DESCRIPTION :
  These scripts perform two alignment-based and one k-mer based analysis of sequences given phenotypic data.
  They are supposed to identify regions, patterns, or even individual positions in sequences that are most associated with the phenotype.


DEPENDENCIES: 
  python3.5
  Rscript
  plink19
    -- can also be called using the command "plink", but we assume it is version 1.9
  mafft


OPTIONAL DEPENDENCIES:
  cons (optional, but useful for kmer methods)
    -- consensus sequence calculator included in EMBOSS, only required if you choose to use /kmer_methods/consensus.py


BASIC USAGE (two main scripts that will call the others as needed) :
  ./runAll.sh seqFile phenFile alnSeqFile
    -- Performs basic 2 aln methods and 1 kmer method analyses.
       You can either set variables in this file, or give them as command line arguments.
       Notes within runAll.sh tell you what to comment out if you only want to do one type of analysis.
  ./randomPhenotypes/runRandomPhenotypeTests.sh
    -- Set variables in this file only, and you are ready to go.

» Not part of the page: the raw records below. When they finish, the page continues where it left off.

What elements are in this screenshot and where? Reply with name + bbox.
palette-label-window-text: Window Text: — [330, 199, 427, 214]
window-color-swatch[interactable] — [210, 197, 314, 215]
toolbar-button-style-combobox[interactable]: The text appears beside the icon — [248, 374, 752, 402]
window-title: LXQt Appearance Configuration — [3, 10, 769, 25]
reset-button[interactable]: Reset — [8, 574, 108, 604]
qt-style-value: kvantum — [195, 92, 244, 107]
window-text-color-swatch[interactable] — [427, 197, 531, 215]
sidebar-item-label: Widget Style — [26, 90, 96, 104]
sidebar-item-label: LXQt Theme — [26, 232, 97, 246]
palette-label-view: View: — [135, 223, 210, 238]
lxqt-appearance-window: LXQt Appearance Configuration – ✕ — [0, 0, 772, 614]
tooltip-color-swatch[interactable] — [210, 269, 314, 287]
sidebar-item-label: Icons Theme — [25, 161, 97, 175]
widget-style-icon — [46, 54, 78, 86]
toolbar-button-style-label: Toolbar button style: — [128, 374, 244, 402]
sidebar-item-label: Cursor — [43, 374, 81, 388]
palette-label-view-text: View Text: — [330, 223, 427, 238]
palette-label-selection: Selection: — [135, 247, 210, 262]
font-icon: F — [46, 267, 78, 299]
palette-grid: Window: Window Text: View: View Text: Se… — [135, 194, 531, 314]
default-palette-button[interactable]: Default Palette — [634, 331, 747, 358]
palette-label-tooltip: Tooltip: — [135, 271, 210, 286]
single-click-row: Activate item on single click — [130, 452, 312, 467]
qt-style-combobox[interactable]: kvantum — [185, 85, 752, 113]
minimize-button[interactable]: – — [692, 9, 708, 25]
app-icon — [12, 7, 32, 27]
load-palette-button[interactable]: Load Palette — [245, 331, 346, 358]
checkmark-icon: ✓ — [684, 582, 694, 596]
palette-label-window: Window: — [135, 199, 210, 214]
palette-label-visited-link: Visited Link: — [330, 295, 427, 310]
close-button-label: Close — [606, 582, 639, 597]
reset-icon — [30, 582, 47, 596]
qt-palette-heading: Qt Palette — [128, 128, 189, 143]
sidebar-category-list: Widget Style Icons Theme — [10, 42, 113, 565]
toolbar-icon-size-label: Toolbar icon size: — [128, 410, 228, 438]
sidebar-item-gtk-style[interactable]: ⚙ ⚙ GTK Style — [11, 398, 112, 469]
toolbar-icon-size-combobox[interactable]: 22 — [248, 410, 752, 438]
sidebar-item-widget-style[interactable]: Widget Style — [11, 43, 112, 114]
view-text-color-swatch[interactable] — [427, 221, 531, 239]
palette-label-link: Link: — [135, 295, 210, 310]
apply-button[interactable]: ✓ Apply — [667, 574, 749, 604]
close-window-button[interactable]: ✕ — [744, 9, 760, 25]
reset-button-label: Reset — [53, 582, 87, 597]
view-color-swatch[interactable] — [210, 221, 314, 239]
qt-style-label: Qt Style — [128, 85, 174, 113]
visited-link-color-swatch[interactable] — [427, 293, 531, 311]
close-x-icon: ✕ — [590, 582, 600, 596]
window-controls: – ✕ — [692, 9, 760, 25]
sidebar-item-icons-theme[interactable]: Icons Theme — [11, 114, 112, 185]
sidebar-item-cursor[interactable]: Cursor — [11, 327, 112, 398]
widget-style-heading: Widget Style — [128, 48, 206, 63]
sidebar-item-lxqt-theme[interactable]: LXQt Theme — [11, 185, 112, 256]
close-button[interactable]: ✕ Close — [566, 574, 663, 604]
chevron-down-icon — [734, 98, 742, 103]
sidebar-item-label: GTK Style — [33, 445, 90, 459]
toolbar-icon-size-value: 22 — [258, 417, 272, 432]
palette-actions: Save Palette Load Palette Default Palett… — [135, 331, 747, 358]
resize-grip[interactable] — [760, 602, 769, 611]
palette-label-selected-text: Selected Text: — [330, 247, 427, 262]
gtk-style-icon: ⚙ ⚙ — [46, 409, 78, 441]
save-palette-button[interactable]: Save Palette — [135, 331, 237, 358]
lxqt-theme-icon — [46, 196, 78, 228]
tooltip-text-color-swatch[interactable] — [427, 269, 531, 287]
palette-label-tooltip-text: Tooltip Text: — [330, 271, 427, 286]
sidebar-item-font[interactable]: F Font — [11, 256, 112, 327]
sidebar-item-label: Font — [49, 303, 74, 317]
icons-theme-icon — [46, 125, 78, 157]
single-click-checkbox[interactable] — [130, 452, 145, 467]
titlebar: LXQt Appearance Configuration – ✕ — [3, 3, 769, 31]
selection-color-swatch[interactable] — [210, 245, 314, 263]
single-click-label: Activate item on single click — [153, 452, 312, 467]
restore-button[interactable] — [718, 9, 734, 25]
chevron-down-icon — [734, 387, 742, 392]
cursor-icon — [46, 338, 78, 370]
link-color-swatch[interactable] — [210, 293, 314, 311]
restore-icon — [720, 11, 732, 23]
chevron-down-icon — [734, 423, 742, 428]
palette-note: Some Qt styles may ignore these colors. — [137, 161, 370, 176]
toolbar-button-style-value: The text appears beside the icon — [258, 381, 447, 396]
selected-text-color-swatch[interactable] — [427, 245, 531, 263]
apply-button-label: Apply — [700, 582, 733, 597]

NECESSARY INPUT FILES : (see /test for examples)
  seqFile
    -- fasta file (unaligned) with all nucleotide sequences used in the analysis.
  alnSeqFile
    -- aligned seqFile with consensus sequence named "> consensus"
  phenFile
    -- tab delimited file with header.
       Column 1 is sequence name (same as headers in fasta file), columns 2+ are phenotype names.
       Rows have 1 for phenotype present, 0 for phenotype absent.
    

DIRECTORY STRUCTURE:
  The /randomPhenotypes directory contains scripts for running random phenotype tests (for statistical purposes).
  The /test directory contains a fake dataset that you can use to test the scripts, to get a feel for what they output and how they work, as well as expected input formatting.
  kmer_methods and aln_methods have scripts. The only ones you'll likely want to run will be "runAlnMethods.sh" or "runKmerMethods.sh" which call the other scripts appropriately.